Not long afterward we see Blanc arrive at the Cannes film festival, demanding a suite at the Hotel Carlton (he finally gets moved into the suite of Gerard Depardieu, who’s off wine tasting in Bulgaria) and making a crude pass at Charlotte Gainsbourg in her room, then stealing money from her purse while she goes to fetch him some Valium. Next he’s signing videocassettes of his movies at a beauty contest in a sleazy nightclub. Eventually, however, we discover that the Blanc who didn’t pay the taxi driver and the Blanc we saw in Cannes and at the nightclub is not the real Blanc but a dead-ringer impersonator from the provinces named Patrick Olivier. This impersonator, moreover, has raped French movie actress Josiane Balasko, who presses charges against the real Blanc that lead to his arrest. When he’s released from jail the following day, still ignorant of the exploits of Olivier, he gets Bouquet to take him to a psychiatric ward, where as a celebrity he immediately causes a commotion.

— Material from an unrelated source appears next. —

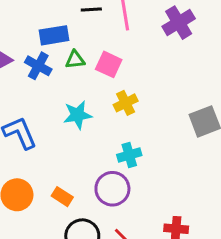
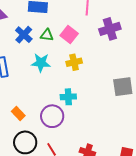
purple cross: (179, 23) -> (110, 29), moved
green triangle: (75, 60) -> (47, 35), moved
blue cross: (38, 66) -> (24, 35), moved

The doctor suggests a rest in the country to Blanc, and it’s only after some recuperation at Bouquet’s house in Provence that the two of them get wind of Olivier’s exploits, finally tracking him down at a provincial supermarket where he’s impersonating Blanc in a promotional stunt. The chase that ensues eventually brings Blanc and Bouquet to Olivier’s hometown, where Blanc for a brief spell finds himself impersonating the impersonator. After many more comic complications, Blanc and Olivier finally meet face-to-face. Olivier proposes a partnership with Blanc — he will fulfill all of Blanc’s duller acting assignments — but Blanc indignantly rejects the offer.

When Blanc returns to Paris, however, he finds himself locked out of his apartment and labeled an impostor himself; Olivier has gotten there ahead of him and convinced everyone that he’s the real Michel Blanc. In desperation, Blanc decides to hold up a fancy jewelry store; Bouquet arrives to talk him out of the scheme, ultimately resorting to sexual seduction on the spot in order to get him arrested.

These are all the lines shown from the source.